Chagnaadorjiin Ganzorig

Personal information
- Nationality: Mongolia
- Born: 24 April 1982 (age 44) Bulgan sum, Arkhangai aimag, Mongolia
- Height: 1.82 m (5 ft 11+1⁄2 in)
- Weight: 84 kg (185 lb)

Sport
- Sport: Wrestling
- Event: Freestyle
- Club: Khuch Wrestling Club
- Coached by: Zeveg Duvchin

Medal record
Men's freestyle wrestling
Representing Mongolia
Asian Championships
| Gold medal – first place | 2006 Almaty | 84 kg |
| Silver medal – second place | 2007 Bishkek | 84 kg |
| Silver medal – second place | 2008 Jeju City | 84 kg |

= Chagnaadorjiin Ganzorig =

Mongolian freestyle wrestler

Chagnaadorjiin Ganzorig (Чагнаадоржийн Ганзориг; born April 24, 1982, in Bulgan sum, Arkhangai aimag) is an amateur Mongolian freestyle wrestler, who played for the men's light heavyweight category. Between 2006 and 2008, Ganzorig had won a total of three medals (one gold and two silver) for the 84 kg class at the Asian Wrestling Championships.

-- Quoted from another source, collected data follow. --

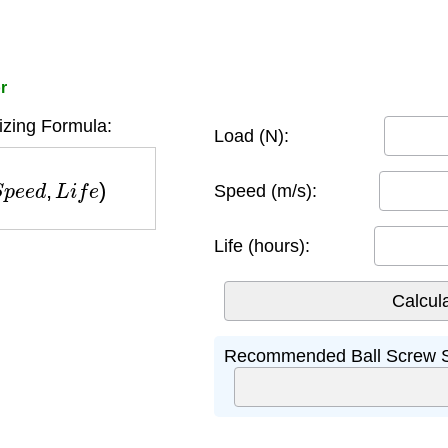
r
izing Formula:
Load (N):
p
e
e
d
,
L
i
f
e
)
Speed (m/s):
Life (hours):
Recommended Ball Screw S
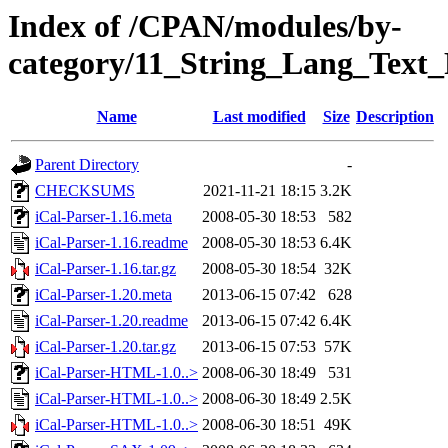
Index of /CPAN/modules/by-
category/11_String_Lang_Tex
Name
Last modified
Size
Description
Parent Directory
-
CHECKSUMS
2021-11-21 18:15
3.2K
iCal-Parser-1.16.meta
2008-05-30 18:53
582
iCal-Parser-1.16.readme
2008-05-30 18:53
6.4K
iCal-Parser-1.16.tar.gz
2008-05-30 18:54
32K
iCal-Parser-1.20.meta
2013-06-15 07:42
628
iCal-Parser-1.20.readme
2013-06-15 07:42
6.4K
iCal-Parser-1.20.tar.gz
2013-06-15 07:53
57K
iCal-Parser-HTML-1.0..>
2008-06-30 18:49
531
iCal-Parser-HTML-1.0..>
2008-06-30 18:49
2.5K
iCal-Parser-HTML-1.0..>
2008-06-30 18:51
49K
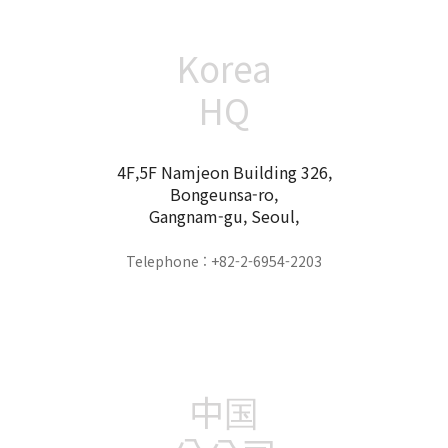
Korea
HQ
4F,5F Namjeon Building 326,
Bongeunsa-ro,
Gangnam-gu, Seoul,
Telephone : +82-2-6954-2203
中国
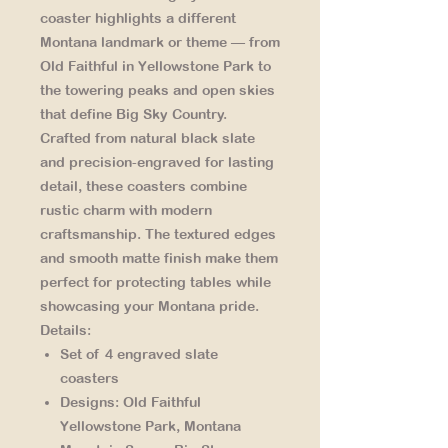
coaster highlights a different
Montana landmark or theme — from
Old Faithful in Yellowstone Park
to
the
towering peaks and open skies
that define Big Sky Country.
Crafted from natural black slate
and precision-engraved for lasting
detail, these coasters combine
rustic charm with modern
craftsmanship. The textured edges
and smooth matte finish make them
perfect for protecting tables while
showcasing your Montana pride.
Details:
Set of 4 engraved slate
coasters
Designs: Old Faithful
Yellowstone Park, Montana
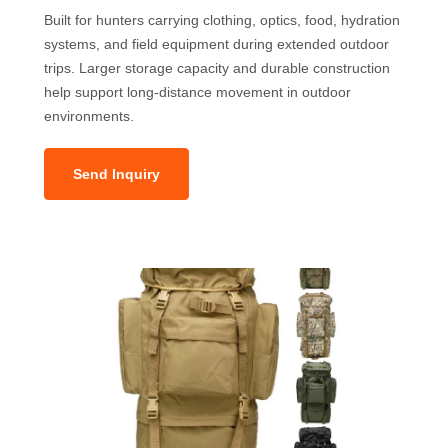
Built for hunters carrying clothing, optics, food, hydration
systems, and field equipment during extended outdoor
trips. Larger storage capacity and durable construction
help support long-distance movement in outdoor
environments.
Send Inquiry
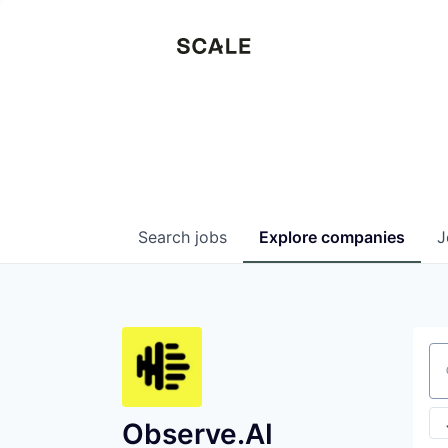
Search
jobs
Explore
companies
J
Se
Observe.AI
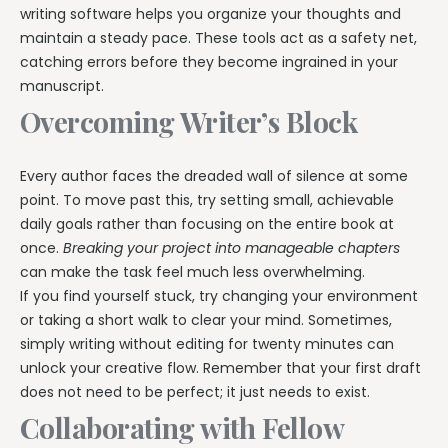
writing software helps you organize your thoughts and
maintain a steady pace. These tools act as a safety net,
catching errors before they become ingrained in your
manuscript.
Overcoming Writer’s Block
Every author faces the dreaded wall of silence at some
point. To move past this, try setting small, achievable
daily goals rather than focusing on the entire book at
once.
Breaking your project into manageable chapters
can make the task feel much less overwhelming.
If you find yourself stuck, try changing your environment
or taking a short walk to clear your mind. Sometimes,
simply writing without editing for twenty minutes can
unlock your creative flow. Remember that your first draft
does not need to be perfect; it just needs to exist.
Collaborating with Fellow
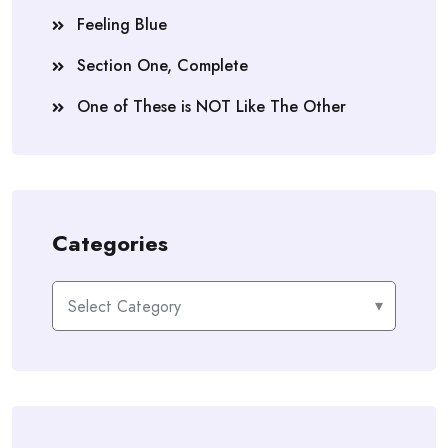
Feeling Blue
Section One, Complete
One of These is NOT Like The Other
Categories
Categories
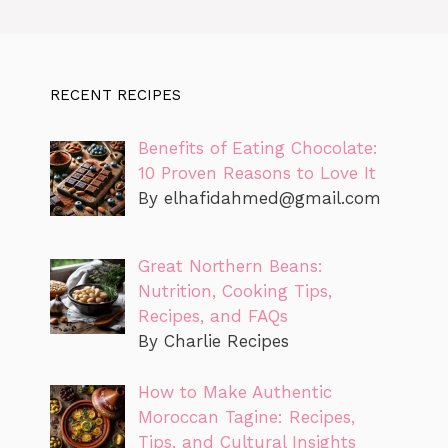
RECENT RECIPES
Benefits of Eating Chocolate:
10 Proven Reasons to Love It
By
elhafidahmed@gmail.com
Great Northern Beans:
Nutrition, Cooking Tips,
Recipes, and FAQs
By Charlie Recipes
How to Make Authentic
Moroccan Tagine: Recipes,
Tips, and Cultural Insights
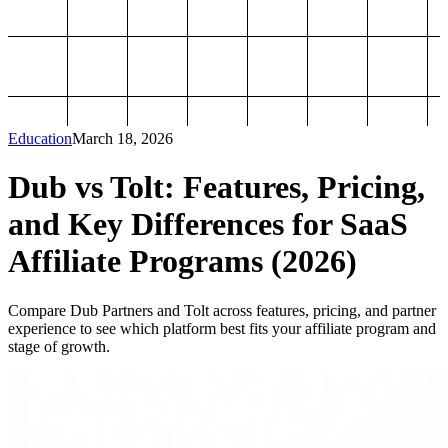
Education
March 18, 2026
Dub vs Tolt: Features, Pricing,
and Key Differences for SaaS
Affiliate Programs (2026)
Compare Dub Partners and Tolt across features, pricing, and partner
experience to see which platform best fits your affiliate program and
stage of growth.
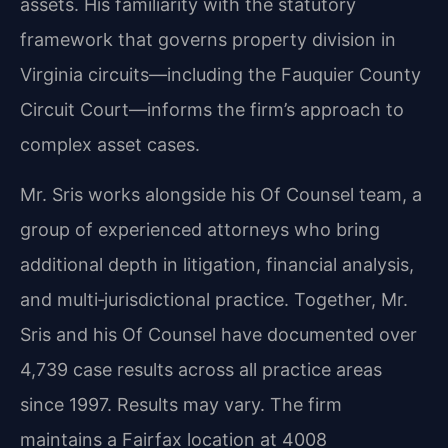
assets. His familiarity with the statutory
framework that governs property division in
Virginia circuits—including the Fauquier County
Circuit Court—informs the firm’s approach to
complex asset cases.
Mr. Sris works alongside his Of Counsel team, a
group of experienced attorneys who bring
additional depth in litigation, financial analysis,
and multi‑jurisdictional practice. Together, Mr.
Sris and his Of Counsel have documented over
4,739 case results across all practice areas
since 1997. Results may vary. The firm
maintains a Fairfax location at 4008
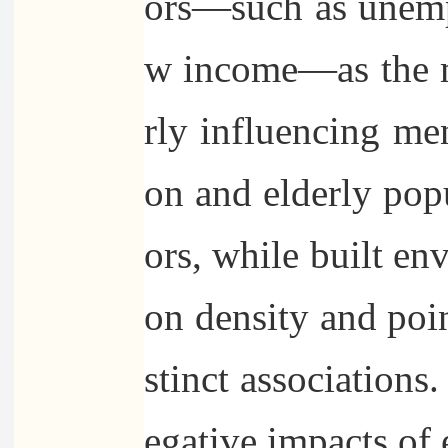
ors—such as unemp
w income—as the mo
rly influencing me
on and elderly popu
ors, while built en
on density and poin
stinct associations
egative impacts of 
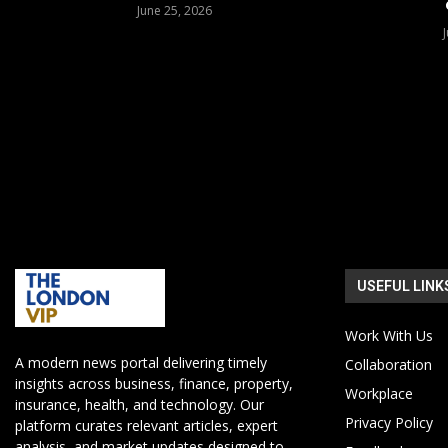
June 25, 2026
USEFUL LINK
Work With Us
A modern news portal delivering timely
Collaboration
insights across business, finance, property,
Workplace
insurance, health, and technology. Our
Privacy Policy
platform curates relevant articles, expert
analysis, and market updates designed to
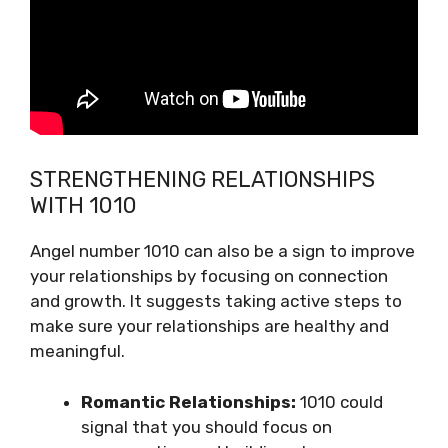
STRENGTHENING RELATIONSHIPS
WITH 1010
Angel number 1010 can also be a sign to improve
your relationships by focusing on connection
and growth. It suggests taking active steps to
make sure your relationships are healthy and
meaningful.
Romantic Relationships:
1010 could
signal that you should focus on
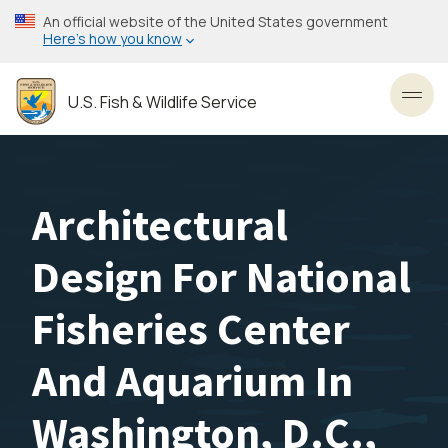
Skip
An official website of the United States government
to
Here’s how you know
main
content
U.S. Fish & Wildlife Service
Toggl
Architectural
Design For National
Fisheries Center
And Aquarium In
Washington, D.C.,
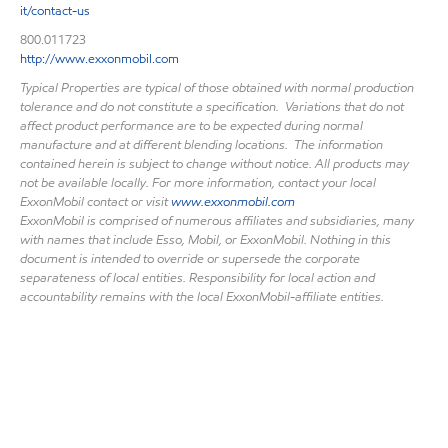
it/contact-us
800.011723
http://www.exxonmobil.com
Typical Properties are typical of those obtained with normal production
tolerance and do not constitute a specification. Variations that do not
affect product performance are to be expected during normal
manufacture and at different blending locations. The information
contained herein is subject to change without notice. All products may
not be available locally. For more information, contact your local
ExxonMobil contact or visit
www.exxonmobil.com
ExxonMobil is comprised of numerous affiliates and subsidiaries, many
with names that include Esso, Mobil, or ExxonMobil. Nothing in this
document is intended to override or supersede the corporate
separateness of local entities. Responsibility for local action and
accountability remains with the local ExxonMobil-affiliate entities.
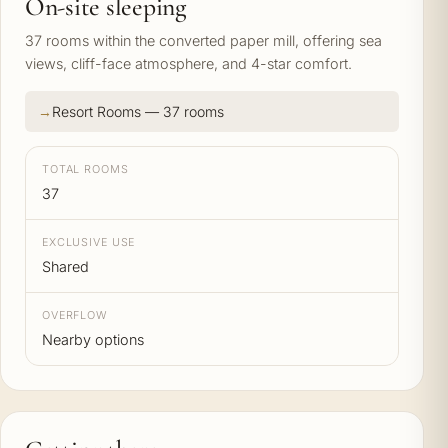
On-site sleeping
37 rooms within the converted paper mill, offering sea
views, cliff-face atmosphere, and 4-star comfort.
Resort Rooms — 37 rooms
TOTAL ROOMS
37
EXCLUSIVE USE
Shared
OVERFLOW
Nearby options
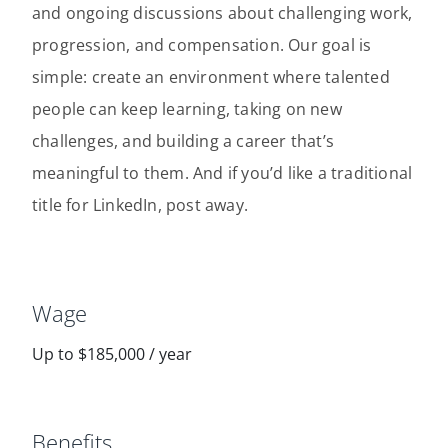
and ongoing discussions about challenging work,
progression, and compensation. Our goal is
simple: create an environment where talented
people can keep learning, taking on new
challenges, and building a career that’s
meaningful to them. And if you’d like a traditional
title for LinkedIn, post away.
Wage
Up to $185,000 / year
Benefits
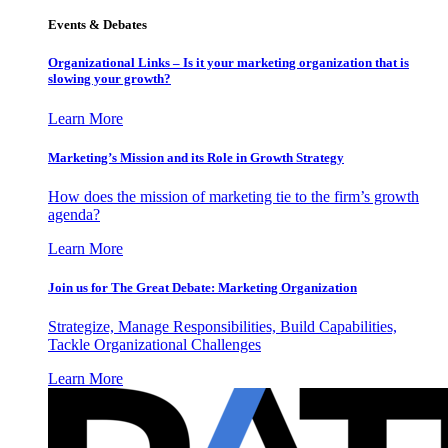
Events & Debates
Organizational Links – Is it your marketing organization that is
slowing your growth?
Learn More
Marketing’s Mission and its Role in Growth Strategy
How does the mission of marketing tie to the firm’s growth
agenda?
Learn More
Join us for The Great Debate: Marketing Organization
Strategize, Manage Responsibilities, Build Capabilities,
Tackle Organizational Challenges
Learn More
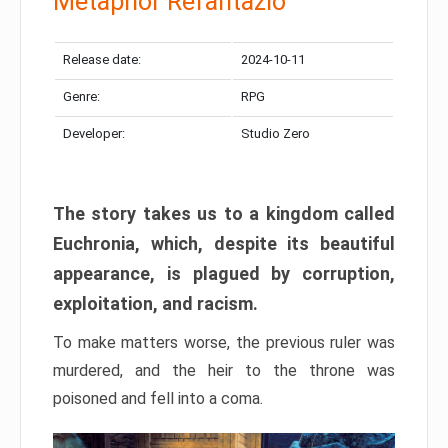
Metaphor Refantazio
Release date:
2024-10-11
Genre:
RPG
Developer:
Studio Zero
The story takes us to a kingdom called
Euchronia, which, despite its beautiful
appearance, is plagued by corruption,
exploitation, and racism.
To make matters worse, the previous ruler was
murdered, and the heir to the throne was
poisoned and fell into a coma.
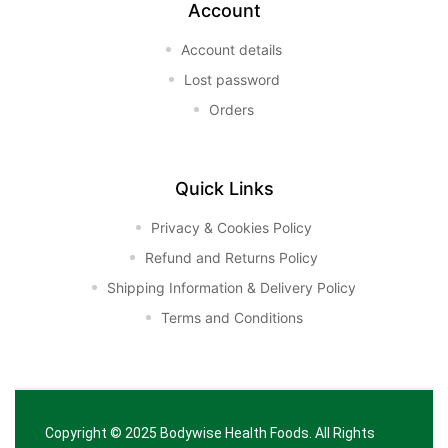
Account
Account details
Lost password
Orders
Quick Links
Privacy & Cookies Policy
Refund and Returns Policy
Shipping Information & Delivery Policy
Terms and Conditions
Copyright © 2025
Bodywise Health Foods
. All Rights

Ganzorig represented Mongolia at the 2008 Summer Olympics in Beijing, where he competed for the men's 84 kg class. He lost the qualifying round match to Azerbaijan's Novruz Temrezov, with a three-set technical score (0–3, 1–0, 0–3), and a classification point score of 1–3.